Cinema returns to full capacity

Audiences turned up in big numbers for the latest Marvel/DC fare and maximalist epics like Top Gun: Maverick. Riding the emotional wave of an adrenaline rush with a bunch of strangers all reacting to the breakneck bravado of the new Tom Cruise vehicle was invigorating. However, the screening experiences that made me fall in love with the movies all over again was Jordan Peele’s latest chiller Nope. I say “experiences” because watching Nope on IMAX and hearing Nope on Dolby Atmos have their own self-evident merits. 

The rain-drenched noir detective saga that was Matt Reeves’ The Batman was the only superhero movie I engaged with this year. Everything else felt like a feat of engineering or reverse engineering. James Cameron’s long-awaited Avatar: The Way of Water will make a ton of money, but not leave much of a cultural footprint, much like the 2009 original. Waterboarding the audience with its CGI grandeur, the movie seems so content to meet Cameron’s criteria for blockbuster spectacle, it is its own advocate and advertisement. But when one tends to speak of a movie’s triumphs only in terms of its technical achievements, you know it hasn’t gotten under the skin, never mind reached the heart. On the other hand, at least it wasn’t as bad as the indefensible monstrosity that was Jurassic Park: Dominion.

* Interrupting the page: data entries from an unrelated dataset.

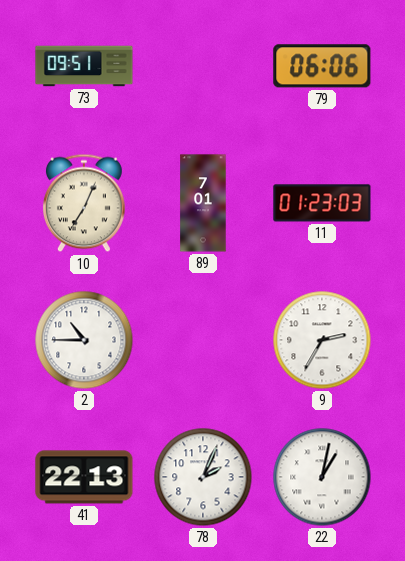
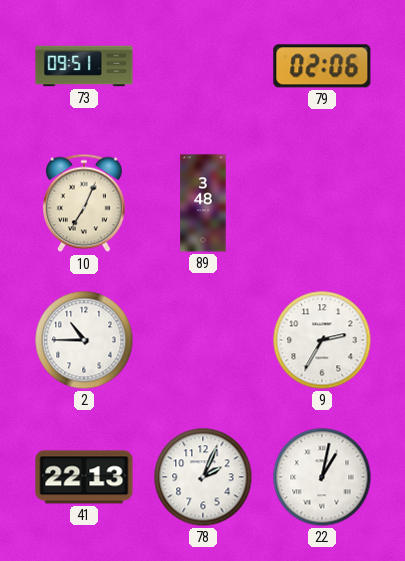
79: 06:06 -> 02:06
89: 7:01 -> 3:48
11: 01:23 -> none
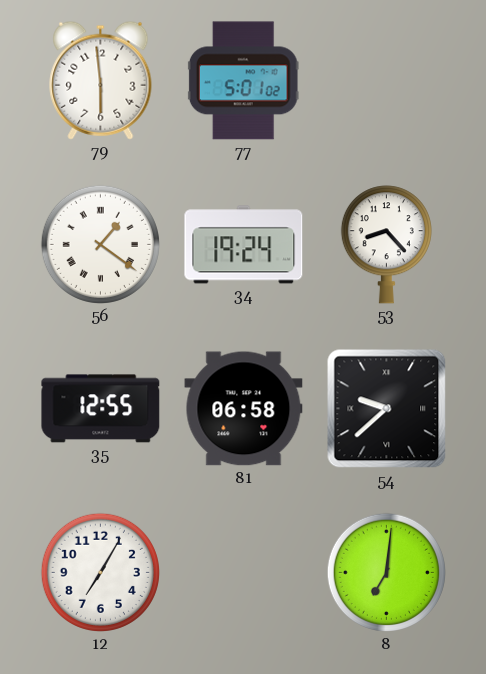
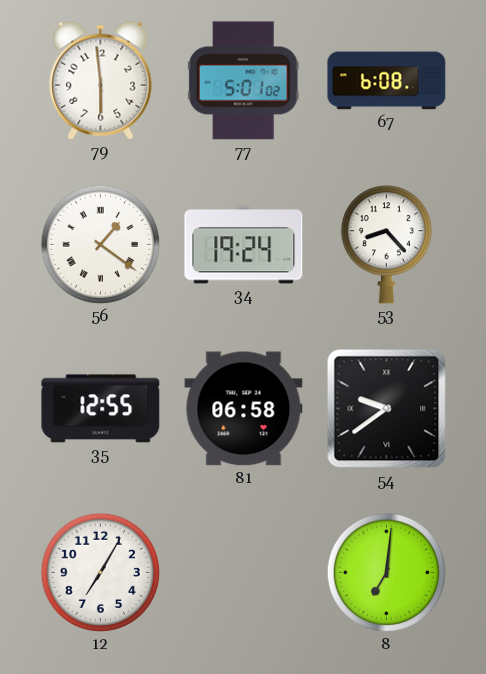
67: none -> 6:08
54: 9:38 -> 9:39
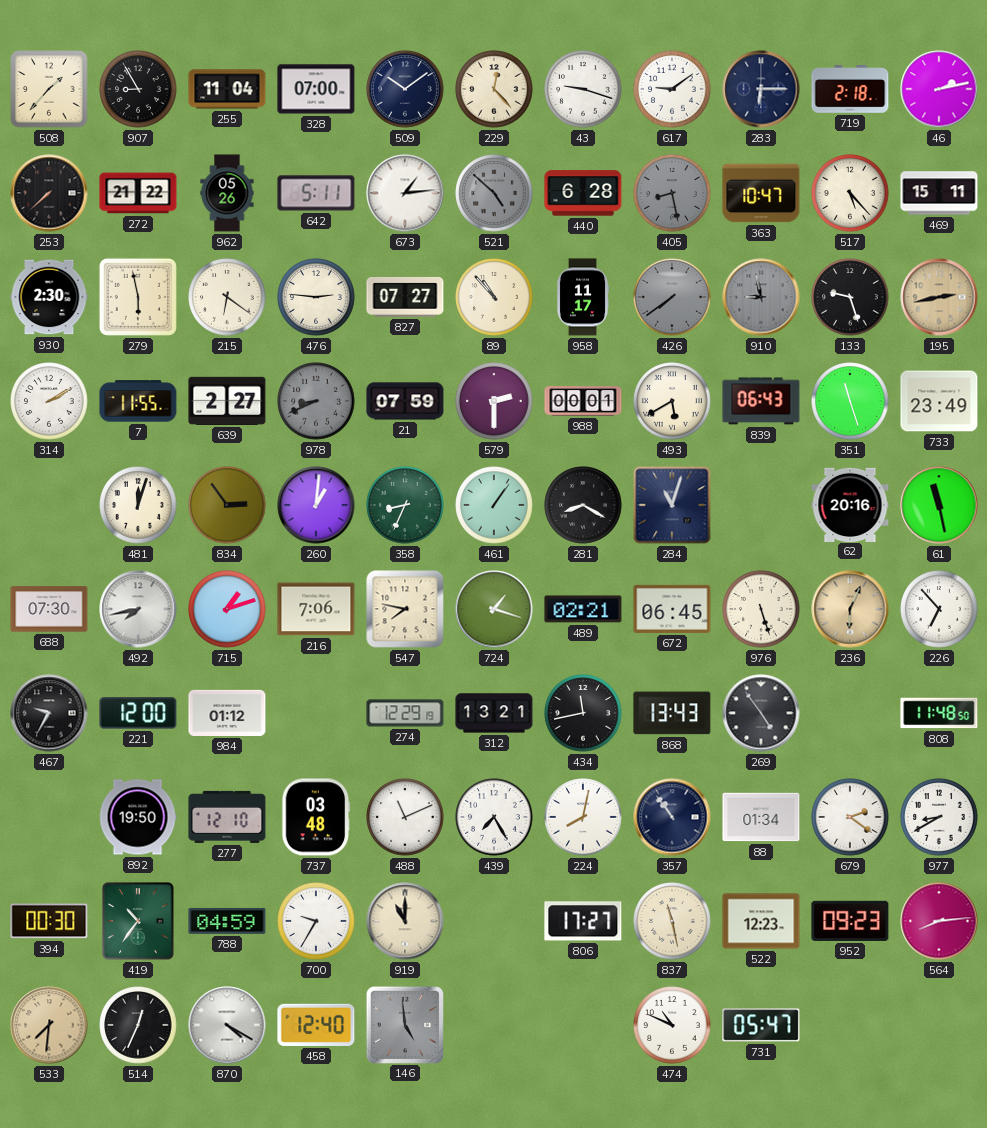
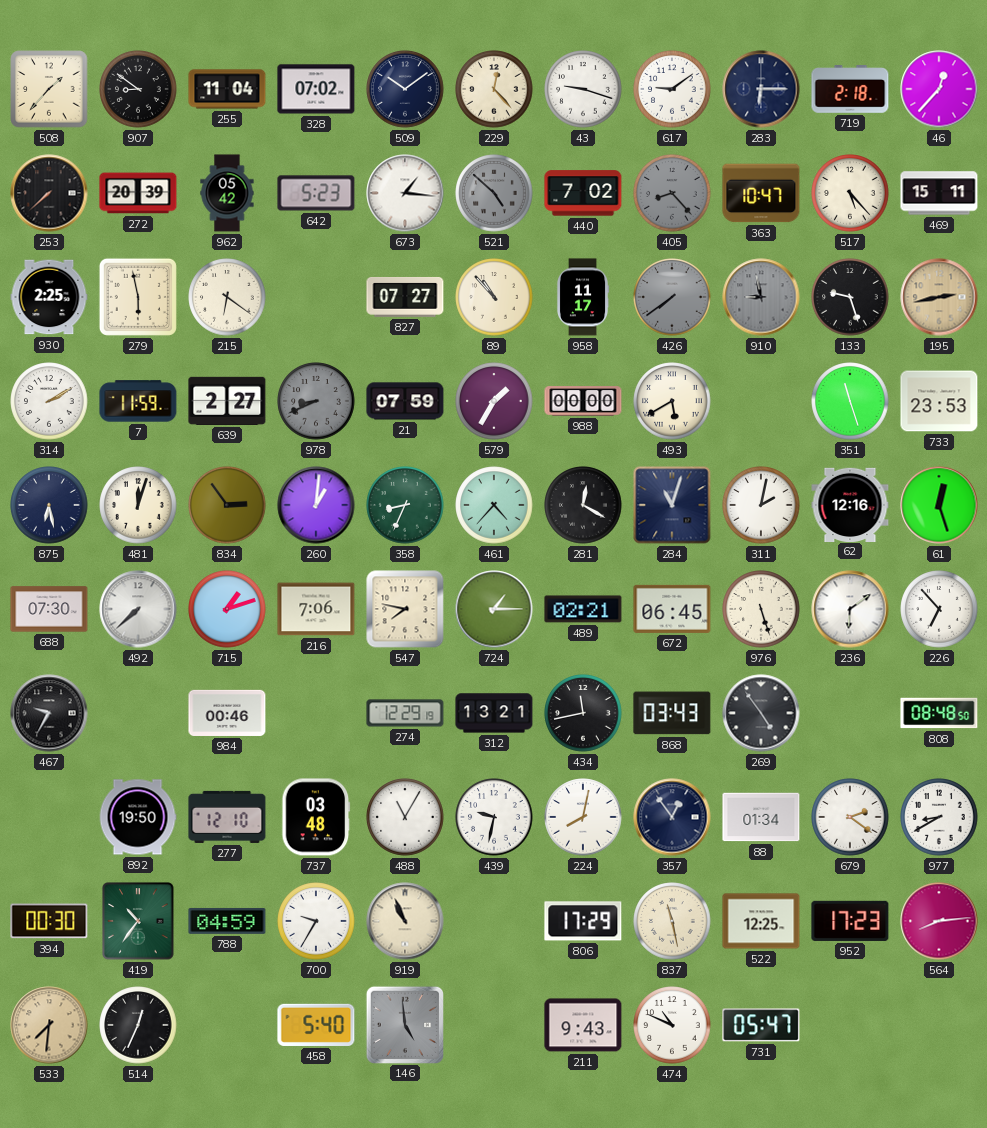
907: 8:55 -> 8:51
328: 07:00 -> 07:02
46: 2:13 -> 12:37
272: 21:22 -> 20:39
962: 05:26 -> 05:42
642: 5:11 -> 5:23
673: 1:14 -> 1:16
440: 6:28 -> 7:02
405: 8:28 -> 8:23
930: 2:30 -> 2:25
476: 2:46 -> none
7: 11:55 -> 11:59
579: 2:30 -> 1:35
988: 00:01 -> 00:00
839: 06:43 -> none
733: 23:49 -> 23:53
875: none -> 6:28
461: 1:06 -> 4:37
281: 8:20 -> 12:20
311: none -> 2:02
62: 20:16 -> 12:16
61: 11:28 -> 12:27
492: 7:43 -> 7:38
724: 1:18 -> 1:15
236: 6:04 -> 6:09
236 dial: champagne -> white
221: 12:00 -> none
984: 01:12 -> 00:46
868: 13:43 -> 03:43
808: 11:48 -> 08:48
488: 11:11 -> 11:05
439: 7:25 -> 9:32
357: 10:54 -> 12:54
919: 11:00 -> 10:56
806: 17:27 -> 17:29
522: 12:23 -> 12:25
952: 09:23 -> 17:23
870: 4:20 -> none
458: 12:40 -> 5:40
211: none -> 9:43
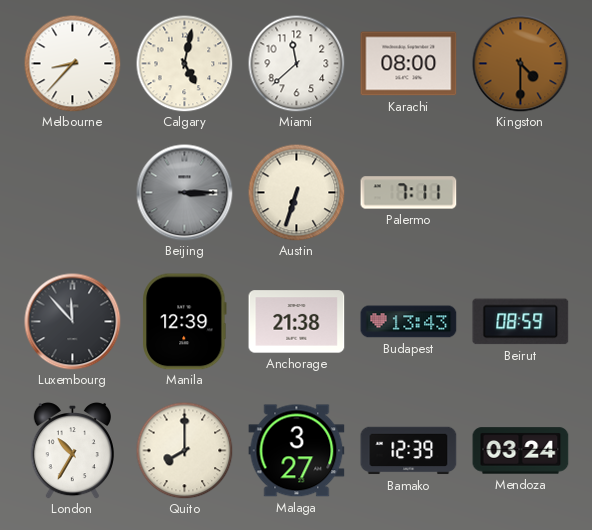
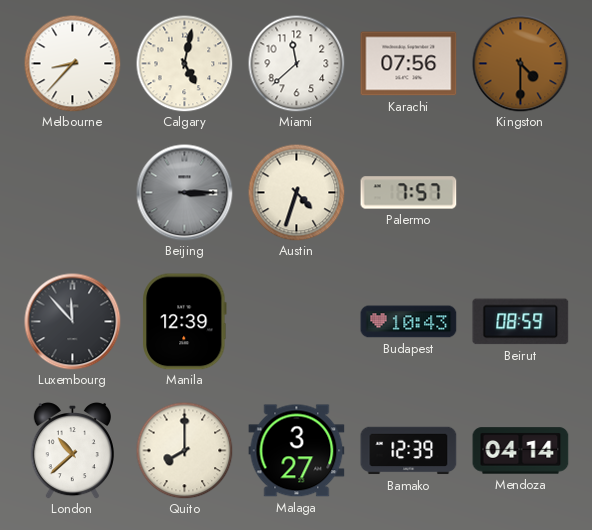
Karachi: 08:00 -> 07:56
Austin: 6:33 -> 4:33
Palermo: 7:11 -> 7:57
Anchorage: 21:38 -> none
Budapest: 13:43 -> 10:43
London: 10:35 -> 10:38
Mendoza: 03:24 -> 04:14
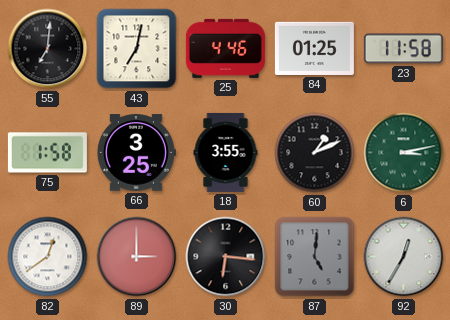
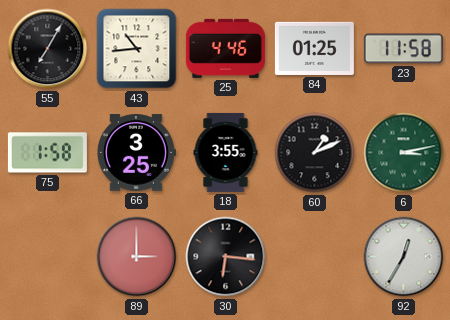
55: 7:01 -> 7:05
43: 7:02 -> 10:44
82: 12:39 -> none
87: 5:01 -> none
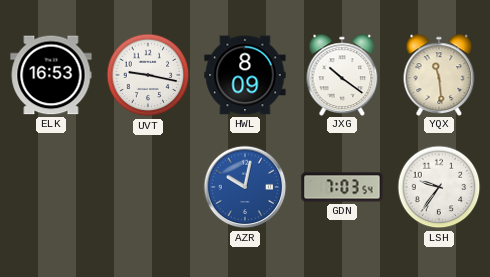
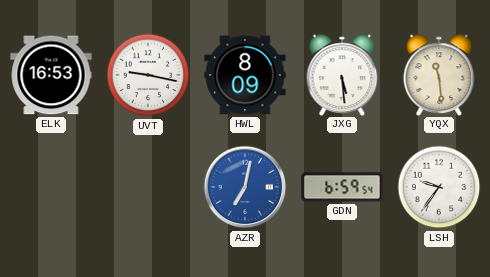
JXG: 10:21 -> 5:29
AZR: 10:02 -> 7:02
GDN: 7:03 -> 6:59
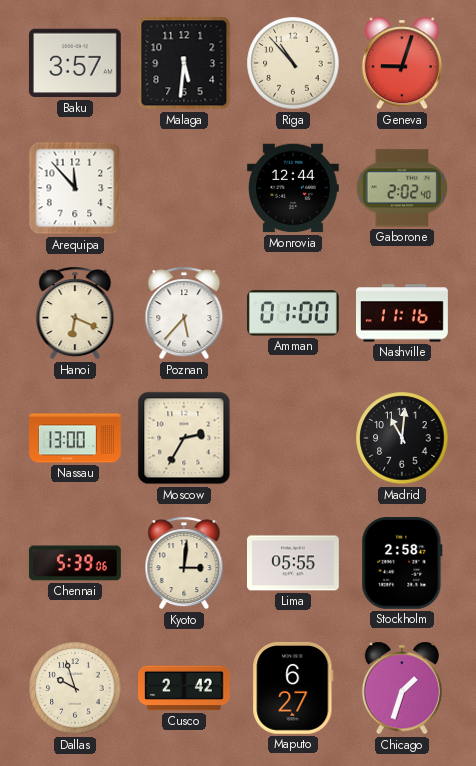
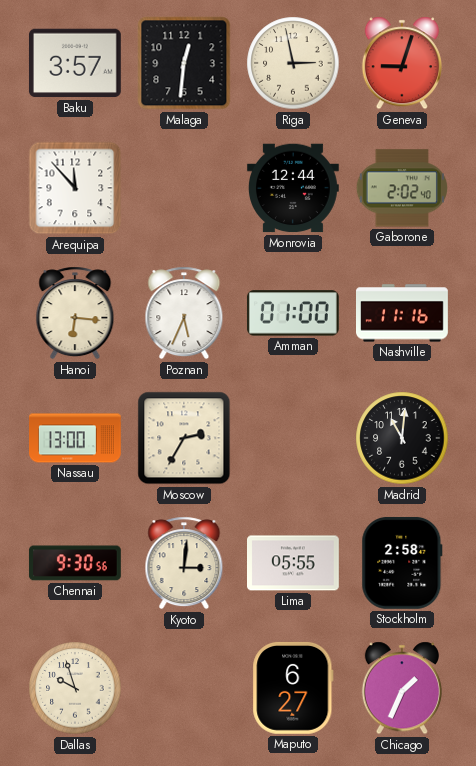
Malaga: 5:31 -> 12:31
Riga: 10:53 -> 2:58
Hanoi: 6:19 -> 6:16
Poznan: 5:37 -> 5:34
Chennai: 5:39 -> 9:30
Cusco: 2:42 -> none
Chicago: 1:33 -> 1:34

In March, I went on my first in-person pilgrimage in three years to the Bangalore International Film Festival (BiFFes), where I got to see new gems (Memoria, Murina and This Is Not a Burial, It’s a Resurrection) and old (Murnau’s Sunrise and Godard’s Pierrot le Fou). Apichatpong Weerasethakul’s masterpiece Memoria has lodged itself in my mind, much like the sound that haunts Tilda Swinton in the film. It is the kind of meditative experience one needs, to reorient themselves in an age of easy distractions and too much content.

Second acts, scandals and shockers

Who doesn’t love a good comeback story? 2022 was full of them. Brendan Fraser (The Whale) and Ke Huy Quan (Everything Everywhere All at Once) made welcome returns to the screen after a long absence from the spotlight. David Cronenberg and Ti West got back to doing what they do best.

And who doesn’t enjoy the odd scandal? The off-screen drama surrounding Don’t Worry Darling sure was the oddest of them. Add the love triangle, the press tour, the Schrödinger’s Spit conundrum and the missing comma, there is enough for Ryan Murphy to devote a season of Feud or give it the movie treatment. A “‘go to the theatre’ film movie,” as Harry Styles might describe it.

The year’s movies also had their fair share of WTF moments: Nicolas Cage making out with his younger self in The Unbearable Weight of Massive Talent; Rory Kinnear giving birth to different versions of himself in Men; Rebecca Hall pulling a baby out of Tim Roth’s stomach in Resurrection; Alexander Skarsgård and Claes Bang duelling in the nude at the Gates of Hel in The Northman.

While on the subject of WTFs, Netflix had a shocker of a year. The streaming platform lost almost 1.2 million subscribers. Ted Sarandos’ desire for Netflix to become the new home of the blockbuster isn’t quite translating to the results he would like to see. The Gray Man and The Adam Project were God-awful disasters. Blonde betrayed Marilyn Monroe’s legacy by reducing it to trauma porn. Texas Chainsaw Massacre defiled Tobe Hooper’s legacy. Persuasion didn’t do much better to Jane Austen’s.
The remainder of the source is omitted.